Boulevard Saint-Germain - Récit, 1998


Le flâneur amoureux, par Maria Da Silva
Royaliste, 4 mars 1999


Aux érudits qui vous estourbissent de dates, aux guides débitant de l'histoire chronomètre à la main, préférez un compagnon de promenade, amoureux de Paris et du boulevard Saint-Germain

Par association d'idées, on pense à Saint-Germain-des-Prés, à Jean-Paul Sartre et à la bele chanson de Juliette Gréco "Il n'y a plus d'après...".
Gabriel Matzneff sur les traces des existentialistes ? Vous n'y êtes pas, mille sabords.

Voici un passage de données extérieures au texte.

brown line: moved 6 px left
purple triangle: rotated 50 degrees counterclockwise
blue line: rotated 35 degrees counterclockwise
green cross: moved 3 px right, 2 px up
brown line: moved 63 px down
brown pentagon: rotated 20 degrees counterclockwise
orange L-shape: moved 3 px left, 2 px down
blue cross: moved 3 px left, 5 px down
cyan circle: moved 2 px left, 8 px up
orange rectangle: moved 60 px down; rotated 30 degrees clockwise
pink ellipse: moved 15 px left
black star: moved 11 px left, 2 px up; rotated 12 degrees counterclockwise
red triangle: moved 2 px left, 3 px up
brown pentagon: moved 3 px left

Dans sa jeunesse, Gabriel a bien suivi Jean-Paul, mais c'était en compagnie d'un camarade, sartrien dévot, qui ramassait les mégots de son idole et les rangeait pieusement dans de petites boîtes. Quant à la chanson, Matzneff fait remarquer à bon escient que s'il n'y a "plus d'après à Saint-Germain-des-Prés" c'est qu'il n'y a pas eu beaucoup d'avant.
Ceci pour une raison simple, qui montre que c'est parfois tout bêtement que le néant vient à être : la fameuse place date de 1866, ce qui signifie que Chateaubriand, mort en 1848, n'a jamais emmené ses maîtresses à la terrasse des Deux-Magots. Et Robespierre, pour ne citer que lui, ne soupait point chez Lipp alors que François Mitterrand, homme d'Etat plus matznevien que socialiste, était un familier de la célèbrissime brasserie.
Les amateurs de nostalgie en seront pour leur frais : le Boulevard Saint-Germain de Gabriel Matzneff n'est pas un guide du bleu à l'âme. Mais puisque l'auteur se place sous l'égide de Vladimir Jankélévitch je reprendrai sa juste maxime - "la nostalgie n'a que faire des souvenirs distingués" - pour l'appliquer aux promeneurs amoureux des villes, et aux amoureux tout court, qui ne sont pas toujours des esthètes férus de "vieilles pierres".
A la différence des clients du Vieux Campeur, amateurs de cimes et de précipices, de galoches et de sacs à dos, le flâneur urbain peut aimer un bar-tabac ordinaire, une station de métro, un vieux cinéma. Il suffit de les avoir fréquentés en amicale compagnie, avec sa maîtresse ou son amant. De ce point de vue, Gabriel Matzneff, piètre sartrien, se situe à l'exact opposé de Max Weber qui croyait au "désenchantement du monde". Pauvre pomme ! Il suffit d'un visage entraperçu pour enchanter à jamais la plus terne des rues. Cela dit, le promeneur matznévien ne fait pas de la banalité vertu. Il trouvera sans coup férir l'église (orthodoxe) Notre-Dame-Joie-des-Affligés-et-Sainte-Geneviève (aucun guide ne la signale), prendra bonne note de l'itinéraire de l'autobus 24, retiendra les noms de restaurants délicieux ou simplement agréables, les adresses de Tallemant des Réaux, d'Artagnan et Alexandre Dumas.
L'ouvrage est à mettre dans toutes les mains - matznéviens avertis, néophytes, ligues québécoises de défense des bonnes moeurs. A lire l'été, de préférence le 15 Août, à la Rhumerie ou Quai de Montebello.